I have a wide data frame that I want to convert to a long dataframe.
This isn't the actual wide dataframe I'm using. There are many more courses and many more 'values' for each course, so the dataframe is much wider than this. Not every course has all value columns associated with it (hence why bio1Csem is not there in the below dataframe).

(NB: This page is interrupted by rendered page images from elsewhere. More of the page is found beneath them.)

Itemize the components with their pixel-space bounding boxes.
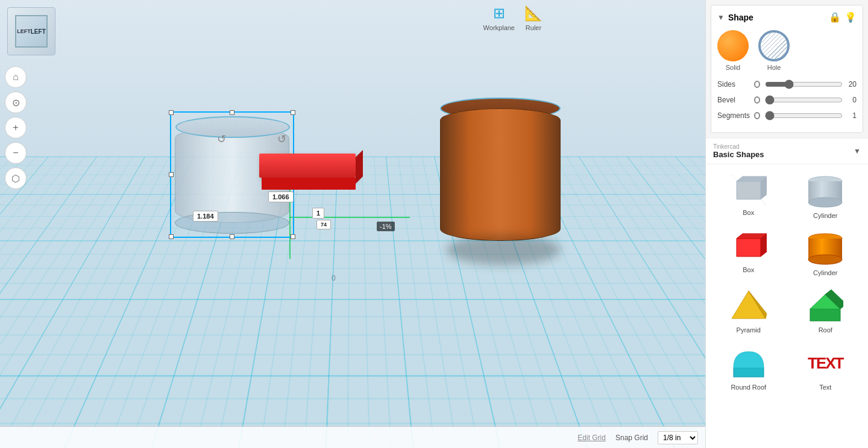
- bottom-bar: Edit Grid Snap Grid 1/8 in 1/16 in 1/4 i…: [0, 426, 705, 448]
- dim-label-1: 1.184: [193, 211, 218, 222]
- 3d-viewport[interactable]: LEFT ⌂ ⊙ + − ⬡ ⊞ Workplane 📐 Ruler: [0, 0, 705, 448]
- shape-item-label-box-red: Box: [743, 266, 754, 273]
- right-panel: ▼ Shape 🔒 💡 Solid Hole Sides 20 Bevel: [705, 0, 868, 448]
- handle-bl[interactable]: [169, 234, 174, 239]
- shape-item-label-cyl-orange: Cylinder: [813, 269, 837, 276]
- hole-circle: [758, 30, 790, 61]
- thumb-box-gray: [731, 175, 767, 205]
- zero-label: 0: [332, 274, 336, 282]
- shape-item-cylinder-orange[interactable]: Cylinder: [788, 226, 864, 282]
- brown-cyl-body: [440, 108, 561, 241]
- dim-label-4: 74: [316, 220, 331, 229]
- handle-bm[interactable]: [230, 234, 234, 239]
- svg-marker-14: [732, 291, 766, 319]
- bevel-value: 0: [843, 96, 857, 104]
- hole-label: Hole: [767, 64, 781, 71]
- library-header: Tinkercad Basic Shapes ▼: [706, 138, 868, 164]
- segments-knob[interactable]: [754, 112, 760, 119]
- svg-marker-0: [737, 181, 761, 199]
- shape-library: Tinkercad Basic Shapes ▼ Box: [706, 138, 868, 448]
- shape-item-label-roof: Roof: [819, 326, 832, 334]
- sides-slider[interactable]: [765, 79, 843, 89]
- svg-point-7: [808, 198, 842, 207]
- shape-item-label-box-gray: Box: [743, 209, 754, 216]
- thumb-cylinder-gray: [807, 175, 843, 208]
- shape-item-label-pyramid: Pyramid: [737, 326, 761, 334]
- handle-tm[interactable]: [230, 110, 234, 115]
- svg-rect-19: [734, 368, 764, 377]
- sides-label: Sides: [717, 80, 754, 89]
- snap-grid-select[interactable]: 1/8 in 1/16 in 1/4 in 1/2 in 1 in: [658, 431, 698, 444]
- shape-item-cylinder-gray[interactable]: Cylinder: [788, 169, 864, 225]
- solid-label: Solid: [726, 64, 740, 71]
- brown-cylinder[interactable]: [440, 108, 561, 241]
- library-brand: Tinkercad: [713, 143, 764, 150]
- brown-cylinder-shadow: [446, 235, 561, 265]
- solid-option[interactable]: Solid: [717, 30, 749, 71]
- red-box-front: [262, 178, 356, 190]
- rotate-handle[interactable]: ↺: [217, 132, 226, 146]
- shape-item-text[interactable]: TEXT Text: [788, 341, 864, 397]
- red-box[interactable]: [259, 154, 356, 178]
- thumb-text: TEXT: [807, 347, 843, 380]
- shape-item-pyramid[interactable]: Pyramid: [711, 284, 787, 340]
- bevel-label: Bevel: [717, 96, 754, 104]
- library-brand-title: Tinkercad Basic Shapes: [713, 143, 764, 159]
- shape-item-label-round-roof: Round Roof: [731, 384, 766, 391]
- shape-panel: ▼ Shape 🔒 💡 Solid Hole Sides 20 Bevel: [711, 5, 863, 133]
- guide-line-h: [289, 217, 410, 218]
- cylinder-top: [175, 116, 290, 138]
- handle-br[interactable]: [291, 234, 295, 239]
- thumb-cylinder-orange: [807, 232, 843, 266]
- shapes-grid: Box Cylinder: [706, 164, 868, 402]
- library-dropdown[interactable]: ▼: [854, 147, 861, 155]
- shape-panel-header: ▼ Shape 🔒 💡: [717, 11, 857, 23]
- shape-item-label-cyl-gray: Cylinder: [813, 212, 837, 219]
- thumb-roof: [807, 290, 843, 323]
- handle-tr[interactable]: [291, 110, 295, 115]
- cylinder-bottom: [175, 212, 289, 234]
- sides-value: 20: [843, 80, 857, 89]
- bevel-row: Bevel 0: [717, 95, 857, 105]
- shape-item-box-gray[interactable]: Box: [711, 169, 787, 225]
- library-title: Basic Shapes: [713, 150, 764, 159]
- handle-ml[interactable]: [169, 172, 174, 177]
- segments-slider[interactable]: [765, 111, 843, 120]
- shape-item-label-text: Text: [819, 384, 831, 391]
- shape-options: Solid Hole: [717, 30, 857, 71]
- rotate-handle2[interactable]: ↺: [277, 132, 286, 146]
- shape-item-box-red[interactable]: Box: [711, 226, 787, 282]
- pct-label: -1%: [377, 222, 395, 231]
- segments-label: Segments: [717, 111, 754, 120]
- thumb-box-red: [731, 232, 767, 263]
- light-icon[interactable]: 💡: [844, 11, 857, 23]
- segments-row: Segments 1: [717, 111, 857, 120]
- edit-grid-link[interactable]: Edit Grid: [577, 434, 606, 442]
- red-box-side: [356, 150, 363, 184]
- bevel-knob[interactable]: [754, 96, 760, 104]
- snap-grid-label: Snap Grid: [615, 434, 648, 442]
- shape-item-round-roof[interactable]: Round Roof: [711, 341, 787, 397]
- shape-panel-title: Shape: [728, 13, 825, 22]
- scene-objects: ↺ ↺ 1.184 1.066 1 74 -1% 0: [0, 0, 705, 448]
- shape-item-roof[interactable]: Roof: [788, 284, 864, 340]
- dim-label-2: 1.066: [268, 191, 294, 202]
- solid-circle: [717, 30, 749, 61]
- text-thumb-label: TEXT: [808, 354, 843, 373]
- lock-icon[interactable]: 🔒: [829, 11, 841, 23]
- svg-point-13: [808, 255, 842, 264]
- sides-knob[interactable]: [754, 81, 760, 88]
- segments-value: 1: [843, 111, 857, 120]
- thumb-pyramid: [731, 290, 767, 323]
- sides-row: Sides 20: [717, 79, 857, 89]
- hole-option[interactable]: Hole: [758, 30, 790, 71]
- dim-label-3: 1: [312, 208, 324, 219]
- thumb-round-roof: [731, 347, 767, 380]
- svg-marker-8: [737, 238, 761, 257]
- panel-chevron-icon[interactable]: ▼: [717, 13, 725, 22]
- svg-rect-16: [810, 309, 840, 321]
- bevel-slider[interactable]: [765, 95, 843, 105]
- handle-tl[interactable]: [169, 110, 174, 115]
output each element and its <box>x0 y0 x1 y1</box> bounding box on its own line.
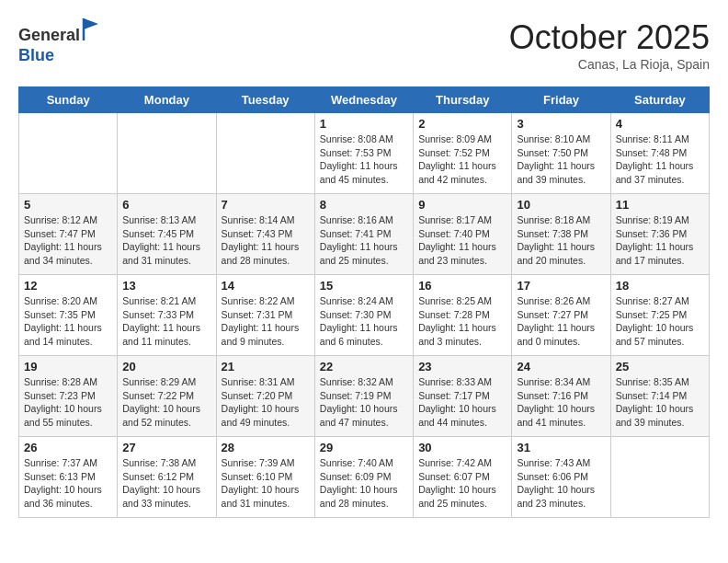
calendar-cell: 9Sunrise: 8:17 AM Sunset: 7:40 PM Daylig… <box>414 194 512 275</box>
calendar-week-3: 12Sunrise: 8:20 AM Sunset: 7:35 PM Dayli… <box>19 275 710 356</box>
calendar-cell: 15Sunrise: 8:24 AM Sunset: 7:30 PM Dayli… <box>314 275 413 356</box>
calendar-week-5: 26Sunrise: 7:37 AM Sunset: 6:13 PM Dayli… <box>19 437 710 518</box>
day-number: 31 <box>517 441 605 454</box>
page-header: General Blue October 2025 Canas, La Rioj… <box>18 18 710 72</box>
day-info: Sunrise: 8:17 AM Sunset: 7:40 PM Dayligh… <box>418 213 506 268</box>
day-info: Sunrise: 7:42 AM Sunset: 6:07 PM Dayligh… <box>418 456 506 511</box>
calendar-table: SundayMondayTuesdayWednesdayThursdayFrid… <box>18 86 710 518</box>
day-number: 15 <box>320 279 408 293</box>
calendar-cell <box>216 113 314 194</box>
calendar-cell: 28Sunrise: 7:39 AM Sunset: 6:10 PM Dayli… <box>216 437 314 518</box>
calendar-cell: 16Sunrise: 8:25 AM Sunset: 7:28 PM Dayli… <box>414 275 512 356</box>
calendar-cell: 19Sunrise: 8:28 AM Sunset: 7:23 PM Dayli… <box>19 356 118 437</box>
day-info: Sunrise: 8:21 AM Sunset: 7:33 PM Dayligh… <box>122 294 210 349</box>
day-number: 14 <box>222 279 310 293</box>
calendar-body: 1Sunrise: 8:08 AM Sunset: 7:53 PM Daylig… <box>19 113 710 518</box>
weekday-row: SundayMondayTuesdayWednesdayThursdayFrid… <box>19 87 710 113</box>
calendar-cell: 27Sunrise: 7:38 AM Sunset: 6:12 PM Dayli… <box>118 437 216 518</box>
day-number: 6 <box>122 198 210 212</box>
day-number: 28 <box>222 441 310 454</box>
calendar-cell: 6Sunrise: 8:13 AM Sunset: 7:45 PM Daylig… <box>118 194 216 275</box>
day-info: Sunrise: 7:39 AM Sunset: 6:10 PM Dayligh… <box>222 456 310 511</box>
day-number: 12 <box>24 279 112 293</box>
day-info: Sunrise: 8:28 AM Sunset: 7:23 PM Dayligh… <box>24 375 112 430</box>
day-info: Sunrise: 8:27 AM Sunset: 7:25 PM Dayligh… <box>616 294 704 349</box>
calendar-cell: 26Sunrise: 7:37 AM Sunset: 6:13 PM Dayli… <box>19 437 118 518</box>
day-info: Sunrise: 8:14 AM Sunset: 7:43 PM Dayligh… <box>222 213 310 268</box>
day-number: 5 <box>24 198 112 212</box>
calendar-cell: 2Sunrise: 8:09 AM Sunset: 7:52 PM Daylig… <box>414 113 512 194</box>
day-number: 18 <box>616 279 704 293</box>
day-number: 16 <box>418 279 506 293</box>
day-info: Sunrise: 8:11 AM Sunset: 7:48 PM Dayligh… <box>616 132 704 187</box>
day-info: Sunrise: 8:18 AM Sunset: 7:38 PM Dayligh… <box>517 213 605 268</box>
day-number: 23 <box>418 360 506 373</box>
day-number: 29 <box>320 441 408 454</box>
weekday-header-sunday: Sunday <box>19 87 118 113</box>
day-number: 1 <box>320 117 408 131</box>
weekday-header-saturday: Saturday <box>610 87 709 113</box>
calendar-cell: 13Sunrise: 8:21 AM Sunset: 7:33 PM Dayli… <box>118 275 216 356</box>
logo: General Blue <box>18 18 100 65</box>
day-info: Sunrise: 7:43 AM Sunset: 6:06 PM Dayligh… <box>517 456 605 511</box>
calendar-cell <box>19 113 118 194</box>
logo-flag-icon <box>82 18 100 40</box>
day-info: Sunrise: 8:31 AM Sunset: 7:20 PM Dayligh… <box>222 375 310 430</box>
calendar-cell: 23Sunrise: 8:33 AM Sunset: 7:17 PM Dayli… <box>414 356 512 437</box>
day-info: Sunrise: 8:35 AM Sunset: 7:14 PM Dayligh… <box>616 375 704 430</box>
calendar-cell: 5Sunrise: 8:12 AM Sunset: 7:47 PM Daylig… <box>19 194 118 275</box>
day-info: Sunrise: 7:38 AM Sunset: 6:12 PM Dayligh… <box>122 456 210 511</box>
day-number: 13 <box>122 279 210 293</box>
calendar-cell: 7Sunrise: 8:14 AM Sunset: 7:43 PM Daylig… <box>216 194 314 275</box>
day-info: Sunrise: 7:40 AM Sunset: 6:09 PM Dayligh… <box>320 456 408 511</box>
calendar-cell: 4Sunrise: 8:11 AM Sunset: 7:48 PM Daylig… <box>610 113 709 194</box>
logo-general: General <box>18 26 80 44</box>
day-info: Sunrise: 8:24 AM Sunset: 7:30 PM Dayligh… <box>320 294 408 349</box>
month-title: October 2025 <box>509 18 710 57</box>
day-info: Sunrise: 8:08 AM Sunset: 7:53 PM Dayligh… <box>320 132 408 187</box>
calendar-cell: 24Sunrise: 8:34 AM Sunset: 7:16 PM Dayli… <box>512 356 610 437</box>
day-info: Sunrise: 8:34 AM Sunset: 7:16 PM Dayligh… <box>517 375 605 430</box>
day-info: Sunrise: 8:09 AM Sunset: 7:52 PM Dayligh… <box>418 132 506 187</box>
weekday-header-monday: Monday <box>118 87 216 113</box>
calendar-cell: 12Sunrise: 8:20 AM Sunset: 7:35 PM Dayli… <box>19 275 118 356</box>
weekday-header-thursday: Thursday <box>414 87 512 113</box>
calendar-cell: 21Sunrise: 8:31 AM Sunset: 7:20 PM Dayli… <box>216 356 314 437</box>
day-number: 27 <box>122 441 210 454</box>
day-number: 30 <box>418 441 506 454</box>
day-number: 10 <box>517 198 605 212</box>
day-number: 21 <box>222 360 310 373</box>
day-info: Sunrise: 8:25 AM Sunset: 7:28 PM Dayligh… <box>418 294 506 349</box>
day-info: Sunrise: 7:37 AM Sunset: 6:13 PM Dayligh… <box>24 456 112 511</box>
weekday-header-wednesday: Wednesday <box>314 87 413 113</box>
calendar-cell: 14Sunrise: 8:22 AM Sunset: 7:31 PM Dayli… <box>216 275 314 356</box>
day-info: Sunrise: 8:12 AM Sunset: 7:47 PM Dayligh… <box>24 213 112 268</box>
calendar-cell: 20Sunrise: 8:29 AM Sunset: 7:22 PM Dayli… <box>118 356 216 437</box>
calendar-cell: 17Sunrise: 8:26 AM Sunset: 7:27 PM Dayli… <box>512 275 610 356</box>
day-number: 8 <box>320 198 408 212</box>
calendar-cell <box>610 437 709 518</box>
day-number: 22 <box>320 360 408 373</box>
day-number: 2 <box>418 117 506 131</box>
day-number: 4 <box>616 117 704 131</box>
day-number: 11 <box>616 198 704 212</box>
calendar-week-1: 1Sunrise: 8:08 AM Sunset: 7:53 PM Daylig… <box>19 113 710 194</box>
calendar-cell: 8Sunrise: 8:16 AM Sunset: 7:41 PM Daylig… <box>314 194 413 275</box>
day-info: Sunrise: 8:33 AM Sunset: 7:17 PM Dayligh… <box>418 375 506 430</box>
day-number: 24 <box>517 360 605 373</box>
day-number: 19 <box>24 360 112 373</box>
calendar-cell: 3Sunrise: 8:10 AM Sunset: 7:50 PM Daylig… <box>512 113 610 194</box>
calendar-cell: 29Sunrise: 7:40 AM Sunset: 6:09 PM Dayli… <box>314 437 413 518</box>
calendar-cell: 11Sunrise: 8:19 AM Sunset: 7:36 PM Dayli… <box>610 194 709 275</box>
calendar-cell: 25Sunrise: 8:35 AM Sunset: 7:14 PM Dayli… <box>610 356 709 437</box>
calendar-cell: 10Sunrise: 8:18 AM Sunset: 7:38 PM Dayli… <box>512 194 610 275</box>
title-block: October 2025 Canas, La Rioja, Spain <box>509 18 710 72</box>
weekday-header-tuesday: Tuesday <box>216 87 314 113</box>
day-info: Sunrise: 8:29 AM Sunset: 7:22 PM Dayligh… <box>122 375 210 430</box>
calendar-week-2: 5Sunrise: 8:12 AM Sunset: 7:47 PM Daylig… <box>19 194 710 275</box>
calendar-cell: 30Sunrise: 7:42 AM Sunset: 6:07 PM Dayli… <box>414 437 512 518</box>
calendar-cell: 18Sunrise: 8:27 AM Sunset: 7:25 PM Dayli… <box>610 275 709 356</box>
day-info: Sunrise: 8:26 AM Sunset: 7:27 PM Dayligh… <box>517 294 605 349</box>
day-info: Sunrise: 8:32 AM Sunset: 7:19 PM Dayligh… <box>320 375 408 430</box>
day-number: 3 <box>517 117 605 131</box>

I decided to attempt the solution on a smaller dataframe since I was running into so many issues on the larger dataframe). Unfortunately, I'm still struggling.
The data frame I'm working with:
>X = rbind( c( "1", "2.5","3.7","","2006 Fall","2007 Fall","Smith","Hu",""),
c( "2" ,"3.7", "3.7", "3.5", "2007 Spring", "2007 Fall",
"Smith","Hu","Langdon"), c("3" ,"4", "3.2", "4", "2007 Spring", "2007 Fall",
"Smith","Hu","Langdon"))
> colnames(X) = c('id','bio1Agrade','bio1Bgrade','bio1Cgrade','bio1Asem',
'bio1Bsem','bio1Aprof', 'bio1Bprof','bio1Cprof')
> X
id bio1Agrade bio1Bgrade bio1Cgrade bio1Asem bio1Bsem bio1Aprof bio1Bprof bio1Cprof
[1,] "1" "2.5" "3.7" "" "2006 Fall" "2007 Fall" "Smith" "Hu" ""
[2,] "2" "3.7" "3.7" "3.5" "2007 Spring" "2007 Fall" "Smith" "Hu" "Langdon"
[3,] "3" "4" "3.2" "4" "2007 Spring" "2007 Fall" "Smith" "Hu" "Langdon"
I want it to look like this instead:
id course grade semester prof
1 bio1A 2.5 2006 Fall Smith
1 bio1B 3.7 2007 Fall Hu
1 bio1C
2 bio1A 3.7 2007 Spring Smith
2 bio1B 3.7 2007 Fall Hu
2 bio1C 3.5 Langdon
3 bio1A 4 2007 Spring Smith
3 bio1B 3.2 2007 Fall Hu
3 bio1C 4 Langdon
I figured reshape won't work since all my columns names are only characters without any obvious separators, and not all courses have, in this case, 3 columns that correspond to it.
I also thought about attempting a solution using tidyr, I'm struggling how to use it for multiple values.
Do any of you have a suggestion on how to go about this problem? Would it be easier to rename the columns, and add empty columns for courses that are 'missing' a column and use reshape? Is there another, ideally easier, way?